Leave the pictures behind and reproduce every line of the listing exactly.

> **Material provided**:
────────

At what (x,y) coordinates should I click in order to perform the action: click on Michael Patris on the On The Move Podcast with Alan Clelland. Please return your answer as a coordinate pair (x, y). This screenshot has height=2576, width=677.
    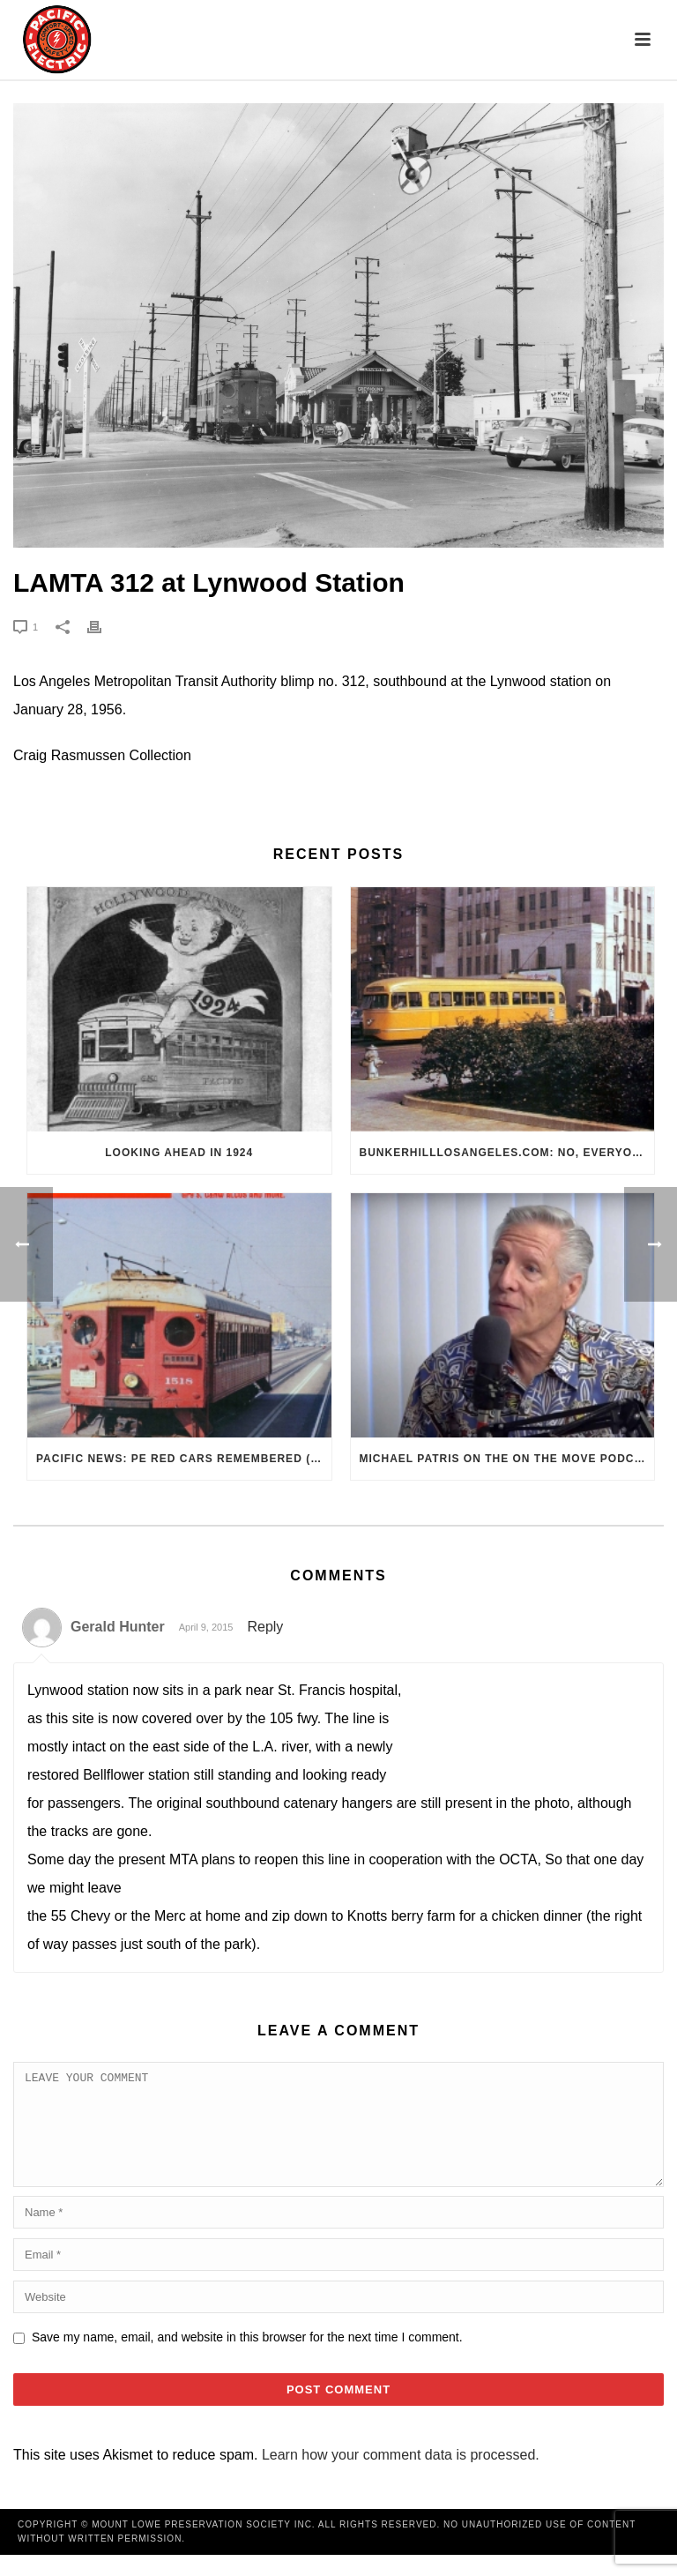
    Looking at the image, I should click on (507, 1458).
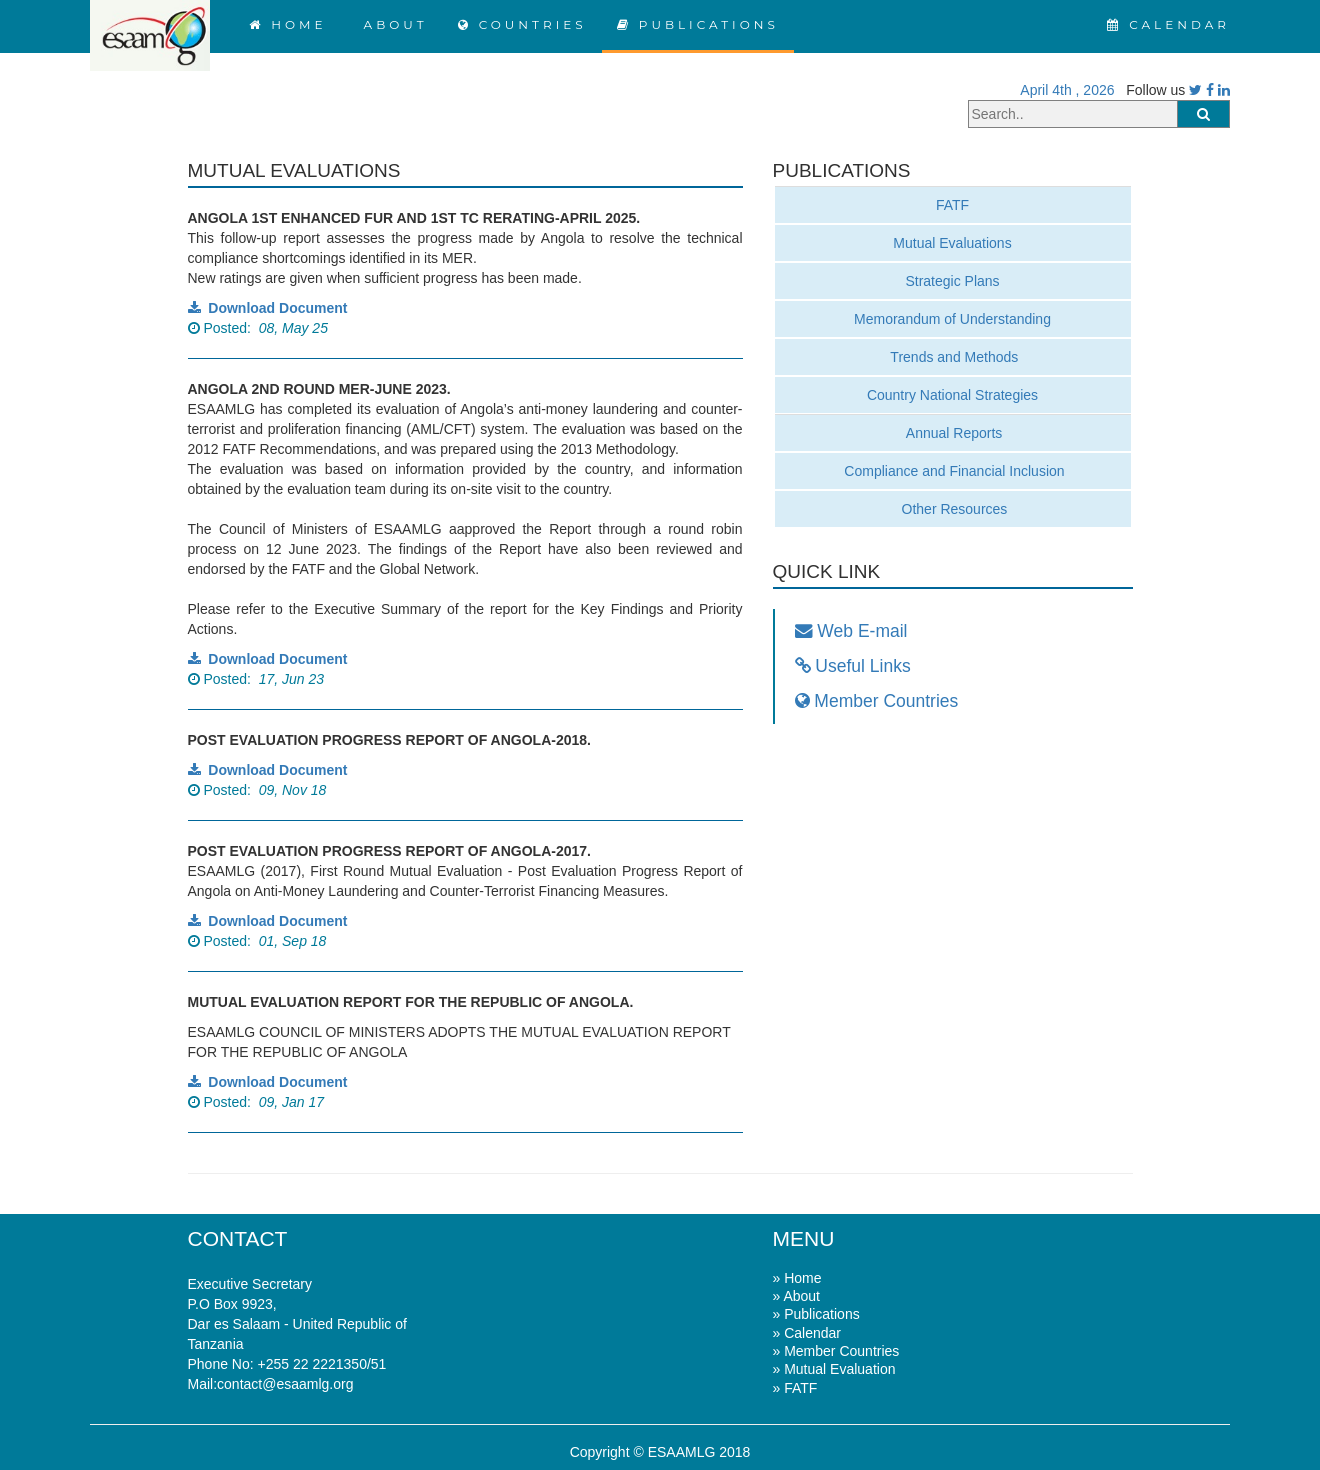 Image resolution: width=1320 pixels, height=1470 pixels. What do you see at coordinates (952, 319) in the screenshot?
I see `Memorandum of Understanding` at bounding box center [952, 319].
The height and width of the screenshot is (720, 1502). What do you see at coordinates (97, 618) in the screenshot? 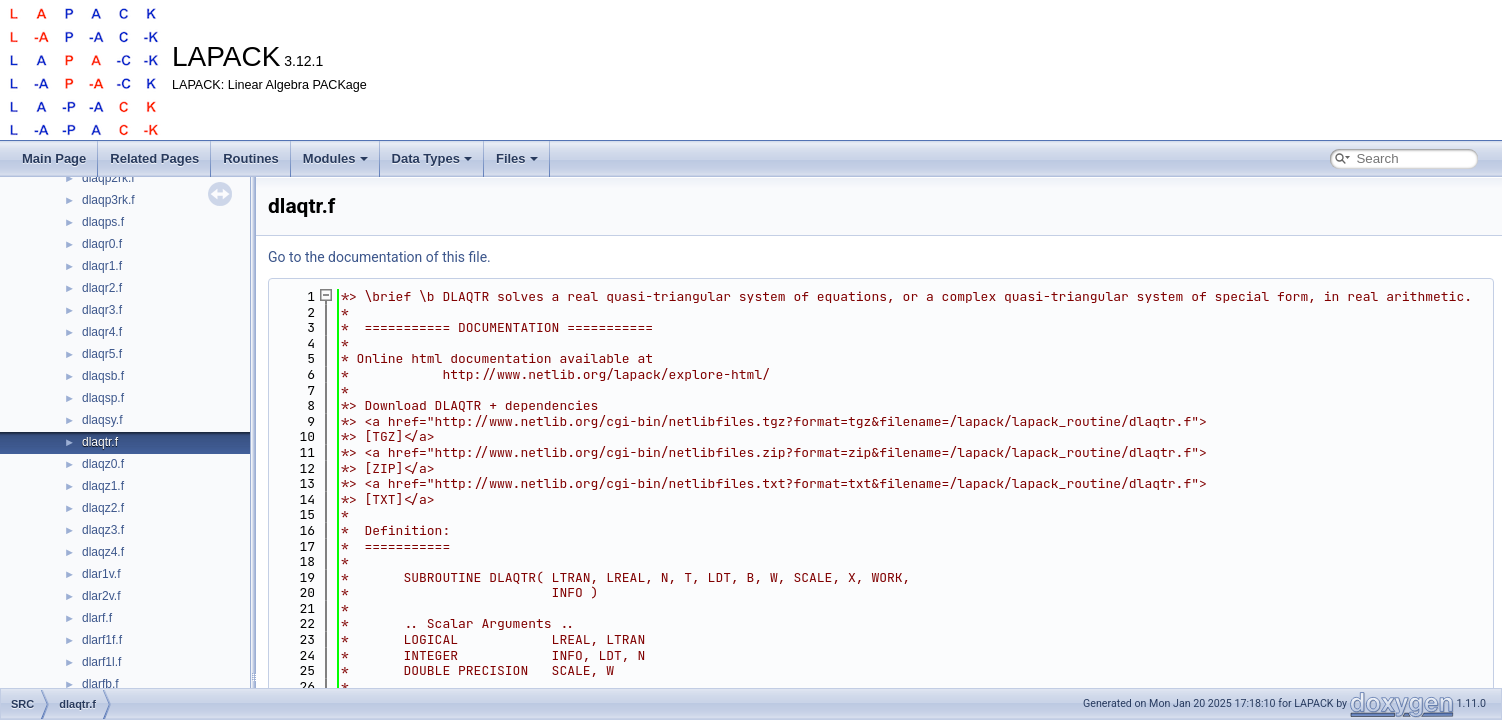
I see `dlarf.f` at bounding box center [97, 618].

────────

> **Task result**:
At what (x,y) coordinates should I click in order to perform the action: click on Michael Patris on the On The Move Podcast with Alan Clelland. Please return your answer as a coordinate pair (x, y). This screenshot has height=2576, width=677.
    Looking at the image, I should click on (507, 1458).
 Image resolution: width=1320 pixels, height=1470 pixels. What do you see at coordinates (952, 319) in the screenshot?
I see `Memorandum of Understanding` at bounding box center [952, 319].
The height and width of the screenshot is (720, 1502). What do you see at coordinates (97, 618) in the screenshot? 
I see `dlarf.f` at bounding box center [97, 618].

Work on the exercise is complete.